- **INPUT**
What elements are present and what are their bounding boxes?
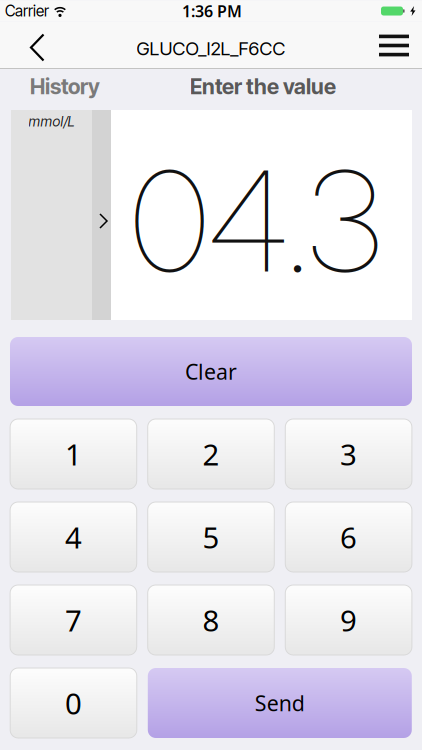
button[interactable]: 4 bbox=[10, 502, 137, 572]
button[interactable]: 7 bbox=[10, 585, 137, 655]
button[interactable] bbox=[366, 22, 422, 69]
staticText: 2 bbox=[202, 434, 220, 474]
button[interactable] bbox=[0, 22, 56, 69]
staticText: 1 bbox=[65, 434, 82, 474]
staticText: History bbox=[30, 74, 100, 99]
staticText: 0 bbox=[65, 684, 82, 722]
staticText: 5 bbox=[202, 518, 220, 556]
staticText: 6 bbox=[340, 518, 357, 556]
button[interactable]: 6 bbox=[285, 502, 412, 572]
staticText: 4 bbox=[65, 518, 82, 556]
button[interactable]: Clear bbox=[10, 337, 412, 406]
button[interactable]: Send bbox=[148, 668, 412, 738]
staticText: 04.3 bbox=[131, 137, 382, 305]
button[interactable]: 5 bbox=[148, 502, 274, 572]
button[interactable]: 1 bbox=[10, 419, 137, 489]
staticText: 8 bbox=[202, 600, 220, 640]
staticText: 7 bbox=[65, 600, 82, 640]
staticText: 3 bbox=[340, 434, 357, 474]
button[interactable]: 2 bbox=[148, 419, 274, 489]
staticText: 9 bbox=[340, 600, 357, 640]
staticText: mmol/L bbox=[28, 113, 74, 130]
staticText: Enter the value bbox=[190, 74, 336, 99]
button[interactable]: mmol/L bbox=[11, 110, 111, 320]
button[interactable]: 9 bbox=[285, 585, 412, 655]
staticText: Send bbox=[255, 689, 305, 717]
staticText: Clear bbox=[185, 357, 237, 386]
button[interactable]: 8 bbox=[148, 585, 274, 655]
button[interactable]: Enter the value bbox=[190, 66, 336, 107]
staticText: Carrier bbox=[5, 2, 49, 20]
button[interactable]: 0 bbox=[10, 668, 137, 738]
button[interactable]: 3 bbox=[285, 419, 412, 489]
staticText: GLUCO_I2L_F6CC bbox=[136, 37, 286, 60]
staticText: 1:36 PM bbox=[182, 0, 242, 22]
button[interactable]: History bbox=[0, 69, 130, 110]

- **TASK BRIEF**
Give the records back exactly, with no pictures.

- **RESULT BELOW**
What elements are present and what are their bounding boxes?
button[interactable]: 4 bbox=[10, 502, 137, 572]
button[interactable]: 7 bbox=[10, 585, 137, 655]
button[interactable] bbox=[366, 22, 422, 69]
staticText: 2 bbox=[202, 434, 220, 474]
button[interactable] bbox=[0, 22, 56, 69]
staticText: 1 bbox=[65, 434, 82, 474]
staticText: History bbox=[30, 74, 100, 99]
staticText: 0 bbox=[65, 684, 82, 722]
staticText: 5 bbox=[202, 518, 220, 556]
staticText: 6 bbox=[340, 518, 357, 556]
button[interactable]: 6 bbox=[285, 502, 412, 572]
staticText: 4 bbox=[65, 518, 82, 556]
button[interactable]: Clear bbox=[10, 337, 412, 406]
button[interactable]: Send bbox=[148, 668, 412, 738]
staticText: 04.3 bbox=[131, 137, 382, 305]
button[interactable]: 5 bbox=[148, 502, 274, 572]
button[interactable]: 1 bbox=[10, 419, 137, 489]
staticText: 8 bbox=[202, 600, 220, 640]
staticText: 7 bbox=[65, 600, 82, 640]
staticText: 3 bbox=[340, 434, 357, 474]
button[interactable]: 2 bbox=[148, 419, 274, 489]
staticText: 9 bbox=[340, 600, 357, 640]
staticText: mmol/L bbox=[28, 113, 74, 130]
staticText: Enter the value bbox=[190, 74, 336, 99]
button[interactable]: mmol/L bbox=[11, 110, 111, 320]
button[interactable]: 9 bbox=[285, 585, 412, 655]
staticText: Send bbox=[255, 689, 305, 717]
staticText: Clear bbox=[185, 357, 237, 386]
button[interactable]: 8 bbox=[148, 585, 274, 655]
button[interactable]: Enter the value bbox=[190, 66, 336, 107]
staticText: Carrier bbox=[5, 2, 49, 20]
button[interactable]: 0 bbox=[10, 668, 137, 738]
button[interactable]: 3 bbox=[285, 419, 412, 489]
staticText: GLUCO_I2L_F6CC bbox=[136, 37, 286, 60]
staticText: 1:36 PM bbox=[182, 0, 242, 22]
button[interactable]: History bbox=[0, 69, 130, 110]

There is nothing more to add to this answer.